Dans Le Livre de l’intranquillité, seul compte le sens de la sensation, son établissement par une conscience qui interroge toujours sa propre plasticité, l’irréalité absorbe tout, jouant de l’identité et du rêve dans un jeu de miroirs qui semble infini. Ici, le même principe est à l’œuvre, la même entreprise de décomposition de la réalité, de disparition du sujet, de négation absolue – et l’enjeu des enquêtes consiste bien en ce déplacement du fait incorporé dans la pure pensée, dans la parole qui l’applique. Tout va plus loin, plus froidement. Le déchiffrement qu’entreprend Quaresma confirme l’inessentialité du réel, son évincement au profit d’une représentation abstraite, complète, absolue, de ce qui pourrait être. Le potentiel est ici l’absolu, ce qui s’ordonne dans la pensée, conforme la démonstration de la réalité, ne demeure que la parole abstraite qui dit ce qu’elle est, une idée, un sens, ou plutôt un flux impalpable qui défait le monde et le réordonne sans cesse.

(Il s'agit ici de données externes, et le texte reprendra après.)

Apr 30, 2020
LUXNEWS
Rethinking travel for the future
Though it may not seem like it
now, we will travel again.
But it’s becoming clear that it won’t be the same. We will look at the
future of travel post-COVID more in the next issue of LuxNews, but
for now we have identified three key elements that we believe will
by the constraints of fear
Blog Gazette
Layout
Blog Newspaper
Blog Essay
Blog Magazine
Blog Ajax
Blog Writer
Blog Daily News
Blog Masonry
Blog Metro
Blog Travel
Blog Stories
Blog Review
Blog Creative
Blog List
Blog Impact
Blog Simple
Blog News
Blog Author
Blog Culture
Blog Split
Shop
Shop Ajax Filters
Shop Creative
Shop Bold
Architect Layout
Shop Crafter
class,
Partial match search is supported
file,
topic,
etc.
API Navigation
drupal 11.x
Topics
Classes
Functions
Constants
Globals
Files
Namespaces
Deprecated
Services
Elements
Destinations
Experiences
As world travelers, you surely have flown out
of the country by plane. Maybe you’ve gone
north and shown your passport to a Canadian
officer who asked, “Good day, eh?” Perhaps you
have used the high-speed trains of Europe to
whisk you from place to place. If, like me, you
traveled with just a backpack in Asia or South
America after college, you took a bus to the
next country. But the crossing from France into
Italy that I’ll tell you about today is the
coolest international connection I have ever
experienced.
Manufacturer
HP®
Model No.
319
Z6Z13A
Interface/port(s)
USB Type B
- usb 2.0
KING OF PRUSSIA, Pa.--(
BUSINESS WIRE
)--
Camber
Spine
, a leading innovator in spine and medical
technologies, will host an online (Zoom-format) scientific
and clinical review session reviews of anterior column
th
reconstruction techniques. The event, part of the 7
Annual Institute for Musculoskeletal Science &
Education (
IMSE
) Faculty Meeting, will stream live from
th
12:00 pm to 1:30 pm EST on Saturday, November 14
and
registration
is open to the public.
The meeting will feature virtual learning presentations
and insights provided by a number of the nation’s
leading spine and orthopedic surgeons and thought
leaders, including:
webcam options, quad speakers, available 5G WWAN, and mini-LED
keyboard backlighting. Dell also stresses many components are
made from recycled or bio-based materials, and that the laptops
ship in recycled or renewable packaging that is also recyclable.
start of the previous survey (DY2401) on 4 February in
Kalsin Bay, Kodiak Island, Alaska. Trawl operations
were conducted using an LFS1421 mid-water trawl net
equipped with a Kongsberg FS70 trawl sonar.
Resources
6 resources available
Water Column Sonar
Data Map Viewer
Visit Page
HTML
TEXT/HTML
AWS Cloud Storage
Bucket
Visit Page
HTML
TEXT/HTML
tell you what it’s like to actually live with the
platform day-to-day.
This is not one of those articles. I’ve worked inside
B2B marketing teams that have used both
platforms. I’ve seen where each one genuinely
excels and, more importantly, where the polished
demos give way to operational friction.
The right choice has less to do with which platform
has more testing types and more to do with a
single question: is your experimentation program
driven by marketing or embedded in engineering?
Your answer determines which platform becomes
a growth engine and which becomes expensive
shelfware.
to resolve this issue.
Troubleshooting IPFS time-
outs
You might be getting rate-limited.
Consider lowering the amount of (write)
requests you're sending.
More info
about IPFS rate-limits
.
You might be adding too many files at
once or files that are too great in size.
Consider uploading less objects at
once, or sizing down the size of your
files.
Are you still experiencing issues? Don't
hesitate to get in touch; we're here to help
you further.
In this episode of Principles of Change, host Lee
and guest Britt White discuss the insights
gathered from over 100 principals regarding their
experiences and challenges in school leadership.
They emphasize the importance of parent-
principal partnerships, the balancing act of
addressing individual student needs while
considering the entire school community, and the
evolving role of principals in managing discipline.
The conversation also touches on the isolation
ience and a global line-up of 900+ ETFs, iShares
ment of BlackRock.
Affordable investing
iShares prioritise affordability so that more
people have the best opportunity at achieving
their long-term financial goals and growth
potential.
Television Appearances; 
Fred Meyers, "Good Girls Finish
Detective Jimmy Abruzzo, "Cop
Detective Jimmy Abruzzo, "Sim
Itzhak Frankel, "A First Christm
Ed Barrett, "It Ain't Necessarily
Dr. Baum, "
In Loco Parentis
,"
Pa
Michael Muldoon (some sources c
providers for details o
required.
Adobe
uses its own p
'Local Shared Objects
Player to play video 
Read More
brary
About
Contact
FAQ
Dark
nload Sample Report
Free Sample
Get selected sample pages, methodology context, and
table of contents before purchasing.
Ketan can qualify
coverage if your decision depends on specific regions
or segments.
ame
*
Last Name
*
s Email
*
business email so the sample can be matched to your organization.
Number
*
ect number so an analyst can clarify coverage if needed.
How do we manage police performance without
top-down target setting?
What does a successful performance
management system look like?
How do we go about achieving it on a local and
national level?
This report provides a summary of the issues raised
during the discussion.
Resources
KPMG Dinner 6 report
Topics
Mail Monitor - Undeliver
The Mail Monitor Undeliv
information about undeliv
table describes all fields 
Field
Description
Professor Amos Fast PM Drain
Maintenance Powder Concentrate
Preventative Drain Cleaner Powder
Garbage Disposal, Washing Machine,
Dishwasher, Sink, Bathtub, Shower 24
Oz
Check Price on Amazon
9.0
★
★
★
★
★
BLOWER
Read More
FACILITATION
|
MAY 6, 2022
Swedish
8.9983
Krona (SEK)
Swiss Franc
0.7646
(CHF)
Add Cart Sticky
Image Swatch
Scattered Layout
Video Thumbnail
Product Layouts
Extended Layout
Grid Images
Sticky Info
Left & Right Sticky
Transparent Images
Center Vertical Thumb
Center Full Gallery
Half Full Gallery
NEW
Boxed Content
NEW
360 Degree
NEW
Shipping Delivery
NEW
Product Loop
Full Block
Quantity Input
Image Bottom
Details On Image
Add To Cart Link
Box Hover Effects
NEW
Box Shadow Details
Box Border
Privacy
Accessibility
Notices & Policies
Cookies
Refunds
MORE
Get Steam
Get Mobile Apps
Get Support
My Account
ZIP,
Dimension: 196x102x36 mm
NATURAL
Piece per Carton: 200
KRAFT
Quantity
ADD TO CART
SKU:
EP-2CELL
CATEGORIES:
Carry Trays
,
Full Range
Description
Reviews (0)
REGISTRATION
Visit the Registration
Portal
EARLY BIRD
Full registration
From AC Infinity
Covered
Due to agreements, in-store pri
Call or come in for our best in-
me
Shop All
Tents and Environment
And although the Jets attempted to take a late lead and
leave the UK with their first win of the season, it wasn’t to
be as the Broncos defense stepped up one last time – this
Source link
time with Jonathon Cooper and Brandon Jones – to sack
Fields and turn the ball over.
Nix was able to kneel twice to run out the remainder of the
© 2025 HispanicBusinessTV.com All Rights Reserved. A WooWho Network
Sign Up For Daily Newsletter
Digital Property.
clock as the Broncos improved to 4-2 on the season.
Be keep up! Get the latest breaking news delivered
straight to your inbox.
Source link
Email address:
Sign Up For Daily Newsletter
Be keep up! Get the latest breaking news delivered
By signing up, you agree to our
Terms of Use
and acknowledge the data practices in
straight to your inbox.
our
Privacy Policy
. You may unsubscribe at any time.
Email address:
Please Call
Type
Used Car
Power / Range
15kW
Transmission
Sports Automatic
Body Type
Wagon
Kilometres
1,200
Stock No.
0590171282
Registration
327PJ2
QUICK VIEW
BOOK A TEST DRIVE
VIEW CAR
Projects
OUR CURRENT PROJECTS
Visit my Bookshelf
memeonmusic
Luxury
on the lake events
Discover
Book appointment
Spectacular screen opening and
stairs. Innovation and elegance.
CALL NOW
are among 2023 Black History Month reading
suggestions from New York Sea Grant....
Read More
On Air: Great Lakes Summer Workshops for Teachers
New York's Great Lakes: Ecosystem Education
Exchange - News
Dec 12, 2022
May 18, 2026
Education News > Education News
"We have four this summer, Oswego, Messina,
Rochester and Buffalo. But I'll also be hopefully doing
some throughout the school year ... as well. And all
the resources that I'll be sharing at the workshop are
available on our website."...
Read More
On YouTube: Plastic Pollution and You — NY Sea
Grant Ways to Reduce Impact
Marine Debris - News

Quaresma fait se défaire la narration même, l’enfermant dans la forme de son discours, c’est une manière d’agent annihilateur qui déconstruit tout et enferme le monde dans sa pure recréation mentale, raisonnante. Il donne forme à l’abstrait dans le cadre d’une réalité fictionnelle, recomposée. Ces inédits, plus qu’une facette surprenante d’un écrivain qui semble ne jamais cesser d’être là où nous ne l’attendons pas, semble un contre-champ magistral à une œuvre polymorphe, une manière de laboratoire dans lequel se joue l’essence même d’un rapport au monde inadmissible. Quaresma est la voix même qui déconstruit tout le monde et le nie, en le démontrant, et nous entraîne, glaçante, comme au-delà de nous-mêmes, égarés dans le serpentement de la pensée face à la perception. Il y a ici quelque chose d’un crime contre la rationalité perpétré par ses propres armes, un fascinant renversement du sens, et c’est un gouffre terrible qui s’ouvre sous nos pas. Il nous faut donc sauter dans le vide.